Traci Fields, RPA, MS, RD | TLF Functional Integrative Health Medical Weight Loss Specialist NYC

Cold water immersion is popular with some athletes, but it may slow the growth of new muscle.

By Gretchen Reynolds
Sept. 25, 2019, 5:00 a.m. ET

Bathtubs filled with frigid water and occasionally dotted with ice cubes are a common sight in professional athletes’ training rooms and at some gyms. Many recreational athletes also slip into cold baths at home after intense workouts.

But soaking in icy water after lifting weights can change how muscles respond to the workout and result in less muscle growth than doing nothing to recover, according to a cautionary new study of young men and their muscles. The study underscores that how we opt to recover from exercise may influence what we gain from the exercise and in sometimes unintended ways.

Almost no one claims that nippy baths are pleasant; the iciness tends to be pin-prickingly uncomfortable. But adherents believe the frigid waters reduce soreness and inflammation in muscles after draining exercise, lessen muscle damage, allow people to return to full training sooner, and encourage changes within the tissue that contribute to hypertrophy, which is the formal name for muscle growth.

There have been scientific hints in recent years, however, that icy baths after exercise might not be working in the ways that most icy bathers anticipate. Some studies found no differences in muscle and performance gains between athletes who soak after exertions and those who do not. And at least one experiment suggested that any positive physical impacts from cold soaks resulted from the placebo effect.

But many questions remain unanswered about the effects of the baths, including what happens at a molecular level inside exercisers’ muscles when they soak in frigid water, and what those molecular effects might mean for the effectiveness of subsequent workouts.

So, for the new study, which was published this month in the Journal of Applied Physiology, scientists from Deakin University in Melbourne, Australia, Victoria University, also in Melbourne, and other institutions, decided to ask a group of volunteers to brave the discomforts of frigid water in inflatable bathtubs while the scientists tracked the state of their muscles.

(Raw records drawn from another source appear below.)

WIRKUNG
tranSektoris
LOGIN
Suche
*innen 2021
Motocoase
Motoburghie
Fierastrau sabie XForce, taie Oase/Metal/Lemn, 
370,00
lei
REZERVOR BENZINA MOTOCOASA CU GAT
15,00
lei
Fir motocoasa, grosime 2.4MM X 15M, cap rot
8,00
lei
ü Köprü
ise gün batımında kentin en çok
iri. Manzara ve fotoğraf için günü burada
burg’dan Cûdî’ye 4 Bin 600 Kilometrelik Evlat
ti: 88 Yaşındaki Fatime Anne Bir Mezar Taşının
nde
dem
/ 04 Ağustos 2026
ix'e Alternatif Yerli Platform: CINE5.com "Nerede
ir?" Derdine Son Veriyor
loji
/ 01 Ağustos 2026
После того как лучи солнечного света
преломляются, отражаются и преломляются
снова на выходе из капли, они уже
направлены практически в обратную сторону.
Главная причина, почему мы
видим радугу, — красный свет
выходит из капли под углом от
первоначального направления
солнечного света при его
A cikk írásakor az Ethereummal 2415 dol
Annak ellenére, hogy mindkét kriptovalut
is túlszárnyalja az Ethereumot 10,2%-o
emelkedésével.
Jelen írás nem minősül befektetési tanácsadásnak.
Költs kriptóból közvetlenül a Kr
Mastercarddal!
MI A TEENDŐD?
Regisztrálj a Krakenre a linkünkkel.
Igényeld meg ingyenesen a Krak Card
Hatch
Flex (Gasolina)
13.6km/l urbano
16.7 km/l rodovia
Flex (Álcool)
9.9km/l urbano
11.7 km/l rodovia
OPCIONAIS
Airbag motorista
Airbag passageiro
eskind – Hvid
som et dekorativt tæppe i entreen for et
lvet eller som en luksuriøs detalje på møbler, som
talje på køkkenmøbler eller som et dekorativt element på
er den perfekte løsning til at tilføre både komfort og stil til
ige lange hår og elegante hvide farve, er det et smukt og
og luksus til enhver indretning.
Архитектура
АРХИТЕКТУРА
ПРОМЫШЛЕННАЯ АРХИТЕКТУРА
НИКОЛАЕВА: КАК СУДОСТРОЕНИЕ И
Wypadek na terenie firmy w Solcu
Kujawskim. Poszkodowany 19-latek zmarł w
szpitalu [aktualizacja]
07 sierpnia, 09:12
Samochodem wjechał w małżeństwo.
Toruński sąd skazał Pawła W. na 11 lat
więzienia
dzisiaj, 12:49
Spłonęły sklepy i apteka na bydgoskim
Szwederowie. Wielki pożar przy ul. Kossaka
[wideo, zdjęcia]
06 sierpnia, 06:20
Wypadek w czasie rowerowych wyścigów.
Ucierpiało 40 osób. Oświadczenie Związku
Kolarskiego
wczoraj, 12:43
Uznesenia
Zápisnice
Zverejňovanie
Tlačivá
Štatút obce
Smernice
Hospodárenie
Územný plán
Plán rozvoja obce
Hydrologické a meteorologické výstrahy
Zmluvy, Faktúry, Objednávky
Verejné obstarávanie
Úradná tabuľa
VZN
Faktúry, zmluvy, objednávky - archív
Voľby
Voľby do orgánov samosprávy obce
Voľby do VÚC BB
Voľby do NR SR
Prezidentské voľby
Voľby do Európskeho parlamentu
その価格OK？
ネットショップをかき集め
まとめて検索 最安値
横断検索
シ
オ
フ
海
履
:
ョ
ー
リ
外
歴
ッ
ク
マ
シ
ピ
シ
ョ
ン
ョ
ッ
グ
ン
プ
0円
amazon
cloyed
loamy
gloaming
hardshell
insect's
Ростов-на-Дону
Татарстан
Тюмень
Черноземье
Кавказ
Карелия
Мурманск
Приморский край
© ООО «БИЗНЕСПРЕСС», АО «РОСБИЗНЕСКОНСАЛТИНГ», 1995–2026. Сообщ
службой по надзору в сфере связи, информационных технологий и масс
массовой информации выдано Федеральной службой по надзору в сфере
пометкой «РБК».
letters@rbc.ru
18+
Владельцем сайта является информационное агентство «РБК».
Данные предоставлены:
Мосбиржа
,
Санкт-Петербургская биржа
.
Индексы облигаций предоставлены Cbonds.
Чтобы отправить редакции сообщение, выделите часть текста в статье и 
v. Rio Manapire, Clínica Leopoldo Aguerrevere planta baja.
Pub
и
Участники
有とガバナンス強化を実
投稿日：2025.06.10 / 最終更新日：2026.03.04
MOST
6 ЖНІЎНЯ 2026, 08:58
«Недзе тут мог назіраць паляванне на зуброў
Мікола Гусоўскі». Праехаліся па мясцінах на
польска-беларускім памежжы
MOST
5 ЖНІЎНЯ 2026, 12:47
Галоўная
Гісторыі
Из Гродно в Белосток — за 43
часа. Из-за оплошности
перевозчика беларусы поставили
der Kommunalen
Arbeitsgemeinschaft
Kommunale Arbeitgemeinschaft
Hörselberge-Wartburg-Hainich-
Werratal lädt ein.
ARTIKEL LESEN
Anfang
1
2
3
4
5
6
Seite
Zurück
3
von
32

The researchers began by recruiting 16 healthy young men who were not currently lifting weights. (They did not include women in this study but expect to in later experiments.) They tested the men’s current muscular strength and their body composition and then divided them into two groups.

Both groups started a full-body, progressive, resistance-training routine, with standard bench presses, curls, pull-downs and so on, the weights increasing over time for each lifter as the workouts became easier.

Before and after the first session at the gym, the scientists biopsied a muscle in the men’s legs. The volunteers then worked out three times a week for seven weeks.

At the conclusion of each session, half of the men recovered by sitting quietly in a room at the gym for 15 minutes. The others eased themselves into cold baths after every workout, the waters cooled to a constant temperature of about 50 degrees Fahrenheit (10 degrees Celsius). The men gamely remained in the tubs for 15 minutes.

They continued these workouts three times a week for seven weeks. After the final workout, the scientists again biopsied the volunteers’ muscles and rechecked the men’s leg strength and body compositions. Then they examined the muscle tissues microscopically and began comparing the groups.

On the whole, they found, the members of both groups were stronger now. But, underneath, their tissues appeared quite unalike.

Muscles are composed of long fibers that plump and grow in response to training, and, as would be expected, all of the men had developed larger muscle fibers with seven weeks of lifting. But the increase in fiber size was much greater among those who had sat after every workout than those who had soaked to recover.

More surprising, the cold soakers showed a different balance of certain biochemicals inside their muscles than among the men who had sat. In particular, their muscles contained lower levels of a protein known to spark tissue growth and higher amounts of a different protein involved in tissue breakdown.

In effect, the soakers’ muscles seemed to have become biochemically primed for slower recovery and less growth than the tissues of the other men, says Aaron Petersen, a senior lecturer in exercise physiology at Victoria University, who led the new study.

Dr. Petersen and his colleagues suspect that the repeated cold-water immersions may have triggered complex metabolic reactions inside the body that prioritizes keeping tissues warm over helping them to grow. But that theory needs to be studied in future experiments.

This study also was small and involved only young men and weight training, so its findings might not apply to women, older people or athletes in other sports.

The results could even have different implications for some exercisers.

“If a person doesn’t want to build muscle,” Dr. Petersen says, then icy baths after lifting might be worthwhile.

But for anyone hoping to grow both stronger and more muscular with gym workouts, he says, “based on our study and previous research, using cold-water immersion following weight training is not recommended.”